The Toyota Land Cruiser is a unicorn, in the sense that this fabled off-road champion is one of the rarest used SUVs around. This has something to do with its price when new: few shoppers could stomach paying over $70,000 for the Toyota Land Cruiser given its humble brand identity. Those in the know, however, prize the full-size SUV's go-anywhere capability (thanks to excellent suspension design and full-time four-wheel drive) and its top-spec level of comfort gear throughout the interior. Be advised that the third row of seats folds down from the wall, which eats into cargo space (a concern for those looking to haul larger items). All modern versions of the Land Cruiser feature a hearty 5.7-liter V-8 as their only available engine, providing 381 horses and 401 lb-ft of torque.
The Lexus RX is your go-to SUV when you honestly don't care about driving dynamics or performance and just want something comfortable and trouble-free to pilot on a daily basis. The Lexus RX offers roomy accommodations for up to five passengers, along with a whopping 80 cubic feet of total cargo space with the rear row folded forward. The vehicle interior is somewhat minimal, but high end materials are used throughout, and you can also find the Lexus in front-wheel and all-wheel drive editions. Regardless of drivetrain layout, a 270 horsepower, 3.5-liter V-6 is standard with the SUV.

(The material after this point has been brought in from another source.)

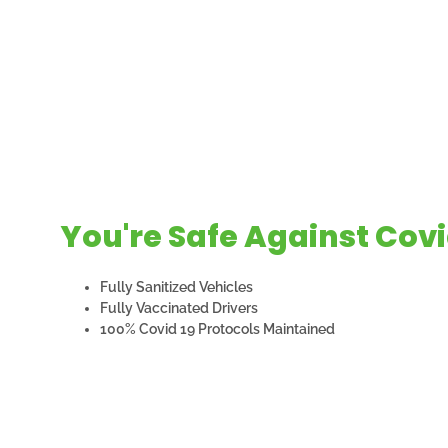
You're Safe Against Covi
Fully Sanitized Vehicles
Fully Vaccinated Drivers
100% Covid 19 Protocols Maintained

The Honda Element was a compact SUV that was incredibly popular with animal lovers. Why was the Honda Element so appealing to this specific group? The wide-opening side doors and rear hatch made it easy to load even large dogs into the vehicle, and easy-to-clean surfaces meant that messes could be cleaned up without having to hit the local detail shop. The Element's a bit pokey - a combination of its heavy curb weight and small 2.4-liter, 166 horsepower four-cylinder engine - but that hasn't stopped the SUV from becoming a cult figure on the used market.

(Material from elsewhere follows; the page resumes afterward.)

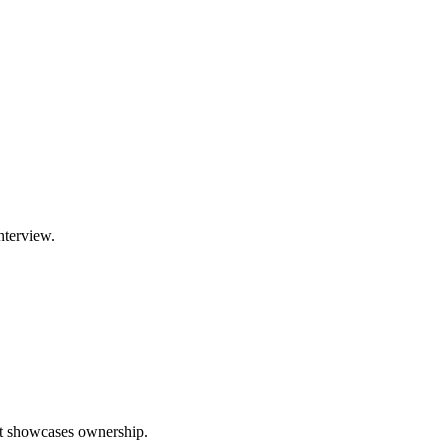
nterview.
hat showcases ownership.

The Infiniti FX is an SUV that almost isn't an SUV. Let us explain: based on the same rear-wheel drive platform that underpins the Infiniti G sedan, the Infiniti FX offers some of the best handling and road feel of any vehicle in its class. Its streamlined shape, unfortunately, also cuts into its utility on a day-to-day basis. One positive, and one negative, that together form the duality that is the FX. In our opinion, seek out the FX35 with its pleasing 303 horsepower, 3.5-liter V-6 for the best value. If you want to scare your neighbors, go for the V-8 exhaust note of the 390 horsepower, 5.0-liter mill that comes with the FX50.
The Chevrolet Suburban is the ultimate towing tool, a full-size SUV that can haul almost as much as a similarly-equipped pickup, but with the added bonus of an up to nine passenger capacity - plus a ton of interior room (137 cubic feet) to store your tools if it rains at the track (or your camping gear if you have to check into a hotel in the middle of a torrential downpour). The Chevrolet Suburban's 5.3-liter V-8 produces 320 horsepower and 335 lb-ft of torque, and it can tow over 8,000 lbs, which should be more than enough for most owners. The LTZ trim commands a premium on the used market due to its higher level of luxury.